• _Listed records_
----------------

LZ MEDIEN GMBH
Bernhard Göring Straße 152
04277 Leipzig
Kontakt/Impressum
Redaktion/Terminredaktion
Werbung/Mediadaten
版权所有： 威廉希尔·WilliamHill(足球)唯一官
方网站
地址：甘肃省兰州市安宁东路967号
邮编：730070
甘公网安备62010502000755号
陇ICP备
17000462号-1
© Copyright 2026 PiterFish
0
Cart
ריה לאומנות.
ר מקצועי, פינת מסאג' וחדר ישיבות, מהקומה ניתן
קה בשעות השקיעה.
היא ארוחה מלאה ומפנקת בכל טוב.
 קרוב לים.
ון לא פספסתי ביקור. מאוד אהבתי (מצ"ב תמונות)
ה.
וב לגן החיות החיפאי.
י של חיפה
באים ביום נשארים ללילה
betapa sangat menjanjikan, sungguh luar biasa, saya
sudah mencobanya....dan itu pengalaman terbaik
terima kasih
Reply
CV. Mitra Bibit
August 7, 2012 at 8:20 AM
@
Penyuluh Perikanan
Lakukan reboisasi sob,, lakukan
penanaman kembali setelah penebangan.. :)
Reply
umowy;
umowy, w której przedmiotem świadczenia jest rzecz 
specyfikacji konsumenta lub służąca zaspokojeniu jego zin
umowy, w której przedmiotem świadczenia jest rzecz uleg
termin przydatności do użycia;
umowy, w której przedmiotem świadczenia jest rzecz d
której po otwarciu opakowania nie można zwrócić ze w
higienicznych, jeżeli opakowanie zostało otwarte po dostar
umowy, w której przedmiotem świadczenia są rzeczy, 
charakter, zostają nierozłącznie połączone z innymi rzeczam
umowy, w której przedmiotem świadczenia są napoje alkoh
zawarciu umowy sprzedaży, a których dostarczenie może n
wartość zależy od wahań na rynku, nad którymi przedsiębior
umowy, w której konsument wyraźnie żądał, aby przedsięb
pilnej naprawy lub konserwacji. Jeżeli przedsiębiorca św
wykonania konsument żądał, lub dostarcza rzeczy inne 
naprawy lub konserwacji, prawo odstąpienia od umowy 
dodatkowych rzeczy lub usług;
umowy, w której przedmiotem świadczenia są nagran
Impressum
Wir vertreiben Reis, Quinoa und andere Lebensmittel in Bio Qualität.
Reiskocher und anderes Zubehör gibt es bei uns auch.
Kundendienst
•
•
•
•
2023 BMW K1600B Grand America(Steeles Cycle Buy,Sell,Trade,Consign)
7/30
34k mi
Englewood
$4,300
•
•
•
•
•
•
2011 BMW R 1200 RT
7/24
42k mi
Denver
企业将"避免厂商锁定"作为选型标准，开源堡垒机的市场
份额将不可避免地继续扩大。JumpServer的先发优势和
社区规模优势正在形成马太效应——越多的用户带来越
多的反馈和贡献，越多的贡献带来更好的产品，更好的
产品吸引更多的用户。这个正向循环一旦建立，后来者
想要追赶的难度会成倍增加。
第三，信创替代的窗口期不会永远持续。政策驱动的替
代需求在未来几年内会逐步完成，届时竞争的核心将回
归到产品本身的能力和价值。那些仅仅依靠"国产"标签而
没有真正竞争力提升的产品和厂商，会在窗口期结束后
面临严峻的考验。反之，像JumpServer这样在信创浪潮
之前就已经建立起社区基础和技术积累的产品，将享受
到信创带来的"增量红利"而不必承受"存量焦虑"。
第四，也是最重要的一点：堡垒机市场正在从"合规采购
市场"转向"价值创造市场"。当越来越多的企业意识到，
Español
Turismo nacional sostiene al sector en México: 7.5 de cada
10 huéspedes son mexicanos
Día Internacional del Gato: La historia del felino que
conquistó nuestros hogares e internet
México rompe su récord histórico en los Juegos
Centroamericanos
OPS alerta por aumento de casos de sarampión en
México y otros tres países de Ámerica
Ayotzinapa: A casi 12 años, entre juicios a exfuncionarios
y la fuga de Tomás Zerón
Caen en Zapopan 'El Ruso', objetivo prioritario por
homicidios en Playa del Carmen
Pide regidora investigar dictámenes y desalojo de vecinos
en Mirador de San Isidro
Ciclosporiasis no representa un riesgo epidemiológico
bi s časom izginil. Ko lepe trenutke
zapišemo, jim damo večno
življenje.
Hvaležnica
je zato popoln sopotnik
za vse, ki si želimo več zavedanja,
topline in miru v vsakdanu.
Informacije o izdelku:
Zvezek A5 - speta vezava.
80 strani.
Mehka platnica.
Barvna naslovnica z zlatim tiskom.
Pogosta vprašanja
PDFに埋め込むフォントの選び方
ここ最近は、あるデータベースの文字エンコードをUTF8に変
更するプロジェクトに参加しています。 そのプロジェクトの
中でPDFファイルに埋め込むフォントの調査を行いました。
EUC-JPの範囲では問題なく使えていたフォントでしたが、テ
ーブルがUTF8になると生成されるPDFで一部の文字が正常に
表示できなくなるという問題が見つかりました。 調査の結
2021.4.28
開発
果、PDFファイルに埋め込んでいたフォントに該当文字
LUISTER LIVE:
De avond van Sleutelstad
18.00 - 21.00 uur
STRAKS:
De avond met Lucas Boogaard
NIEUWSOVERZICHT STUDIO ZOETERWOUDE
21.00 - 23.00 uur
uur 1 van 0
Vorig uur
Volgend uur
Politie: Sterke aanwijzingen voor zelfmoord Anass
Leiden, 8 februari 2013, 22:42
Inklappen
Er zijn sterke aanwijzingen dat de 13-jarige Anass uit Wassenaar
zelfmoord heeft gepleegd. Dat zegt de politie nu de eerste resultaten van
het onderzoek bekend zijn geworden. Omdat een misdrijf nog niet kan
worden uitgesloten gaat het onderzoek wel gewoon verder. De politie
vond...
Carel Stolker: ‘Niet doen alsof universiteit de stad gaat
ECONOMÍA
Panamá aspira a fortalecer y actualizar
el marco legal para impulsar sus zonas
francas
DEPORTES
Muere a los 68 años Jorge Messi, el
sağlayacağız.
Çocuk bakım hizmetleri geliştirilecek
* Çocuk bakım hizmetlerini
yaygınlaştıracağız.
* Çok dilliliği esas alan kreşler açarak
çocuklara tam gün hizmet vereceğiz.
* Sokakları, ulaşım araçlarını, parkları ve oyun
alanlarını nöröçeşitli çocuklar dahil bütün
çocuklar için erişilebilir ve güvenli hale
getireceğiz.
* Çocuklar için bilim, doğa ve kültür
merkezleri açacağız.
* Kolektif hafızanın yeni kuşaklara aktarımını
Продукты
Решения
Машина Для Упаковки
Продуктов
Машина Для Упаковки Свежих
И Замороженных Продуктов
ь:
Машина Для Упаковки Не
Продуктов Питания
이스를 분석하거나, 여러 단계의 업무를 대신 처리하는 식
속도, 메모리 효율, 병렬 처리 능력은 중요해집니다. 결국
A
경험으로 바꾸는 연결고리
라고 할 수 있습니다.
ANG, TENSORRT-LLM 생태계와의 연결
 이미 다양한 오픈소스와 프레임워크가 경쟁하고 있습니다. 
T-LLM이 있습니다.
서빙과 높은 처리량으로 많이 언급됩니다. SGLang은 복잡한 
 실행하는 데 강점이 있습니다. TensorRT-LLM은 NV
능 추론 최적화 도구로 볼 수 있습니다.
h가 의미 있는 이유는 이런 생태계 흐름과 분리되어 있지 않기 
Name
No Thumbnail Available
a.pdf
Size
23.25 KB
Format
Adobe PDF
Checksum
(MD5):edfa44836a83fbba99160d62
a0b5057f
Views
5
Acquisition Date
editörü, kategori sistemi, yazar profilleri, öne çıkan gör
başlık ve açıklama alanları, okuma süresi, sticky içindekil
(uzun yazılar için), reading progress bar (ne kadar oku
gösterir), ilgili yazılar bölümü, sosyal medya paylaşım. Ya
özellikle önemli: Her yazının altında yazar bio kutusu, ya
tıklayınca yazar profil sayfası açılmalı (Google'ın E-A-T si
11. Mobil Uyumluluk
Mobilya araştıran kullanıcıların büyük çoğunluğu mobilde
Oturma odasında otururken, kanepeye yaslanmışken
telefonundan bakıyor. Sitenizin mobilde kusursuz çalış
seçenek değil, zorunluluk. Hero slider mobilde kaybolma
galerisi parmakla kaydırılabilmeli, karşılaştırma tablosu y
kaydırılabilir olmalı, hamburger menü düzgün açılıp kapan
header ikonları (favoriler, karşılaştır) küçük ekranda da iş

----------------

• _Task to complete_
Repeat the entries above verbatim, but only from the line that has "Centroamericanos" down to the line that has "homicidios en Playa del Carmen", inclusive.

• _Task solution_
Centroamericanos
OPS alerta por aumento de casos de sarampión en
México y otros tres países de Ámerica
Ayotzinapa: A casi 12 años, entre juicios a exfuncionarios
y la fuga de Tomás Zerón
Caen en Zapopan 'El Ruso', objetivo prioritario por
homicidios en Playa del Carmen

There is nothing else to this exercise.